The Spanish Legion is grouped into four tercios (sing., tercio), a unit intermediate between a regiment and a brigade, each commanded by a colonel. The first and the second tercios constituted the core of the military garrisons at Melilla and Ceuta (North Africa). Each had been reduced by a motorized battalion, leaving it with a single motorized battalion, a mechanized battalion, an antitank company, and a headquarters company. They were equipped with BMR armored personnel carriers. The Third Tercio, stationed in the Canary Islands, consisted of two motorized battalions and a headquarters company. The Fourth Tercio was being converted from a support role to a combat unit at the legion headquarters in Ronda near Malaga. Although, probably not as “glamorous” outside Spain as their French counterparts, the Spanish legion has nothing to envy in professionalism and “fiercy” to any other elite force in the world.

The Ministry of Defence was planning the creation of a rapid deployment force composed entirely of volunteers. This force, which would include the Spanish Legion, the Paratroop Brigade, the Airborne Brigade, and Marine units, would be available for use in trouble spots on twelve hours’ notice. Lack of adequate air and naval transport would, however, be a limiting factor.

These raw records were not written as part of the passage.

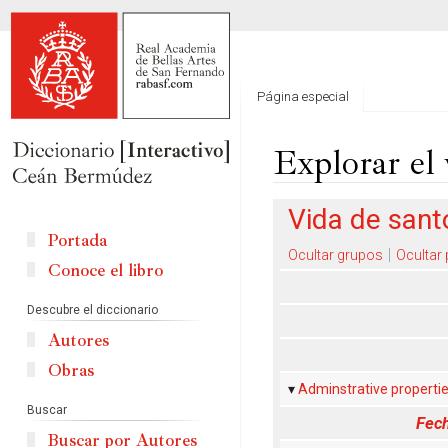
Página especial
Explorar el 
Ir
Ir
Vida de sant
a
a
Portada
la
la
Ocultar grupos
Ocultar
Conoce el libro
navegación
búsqueda
Descubre el diccionario
Autores
Obras
Adminstrative properti
Buscar
Fech
Buscar por Autores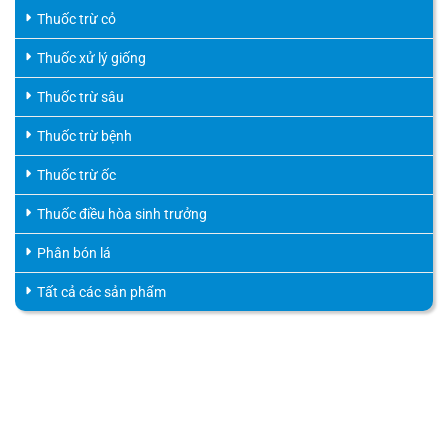
Thuốc trừ cỏ
Thuốc xử lý giống
Thuốc trừ sâu
Thuốc trừ bệnh
Thuốc trừ ốc
Thuốc điều hòa sinh trưởng
Phân bón lá
Tất cả các sản phẩm
HỖ TRỢ KHÁCH HÀNG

In spite of new procurement programs, introduced in the mid-1980s, arms and equipment were not in sufficient supply, and they were not up to the standards of other NATO armies. The inventory of medium tanks was made up of nearly 700 American models, as well as about Franco-Spanish 300 AMX-30s manufactured in Spain between 1974 and 1983. Although the military felt that it was essential to adopt a new main battle tank for the 1990s, some considerations led to a postponement of the decision and the upgrading of the AMX-30s with new German-designed diesel engines and transmissions, reactive armor panels, and laser fire-control systems.

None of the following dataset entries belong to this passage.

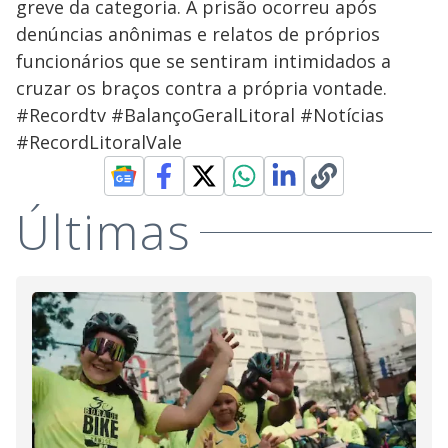
greve da categoria. A prisão ocorreu após
denúncias anônimas e relatos de próprios
funcionários que se sentiram intimidados a
cruzar os braços contra a própria vontade.
#Recordtv #BalançoGeralLitoral #Notícias
#RecordLitoralVale
Últimas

Armored troop carriers included about 1,200 M-113s as well as AML-60s and AML-90s and Pizarro infantry fighting vehicle. The Spanish army is in the process of being equipped with more than 1,200 BMRs, a new armored vehicle designed and manufactured in Spain. A variety of towed and self-propelled artillery was available, ranging from 105 mm to 203 mm guns and howitzers. The main antitank weapons were recoilless rifles; 88.9 mm rocket launchers; Milan, Cobra, and Dragon missiles; and a small number of TOW (tube-launched, optically tracked, wireguided ) and HOT (high subsonic, optically guided, tube-launched) antitank missile systems. A considerable quantity of additional antitank missiles and rocket launchers was on order. The army aircraft inventory included about 280 helicopters, about 40 of which were armed with 20 mm guns or HOT antitank missiles.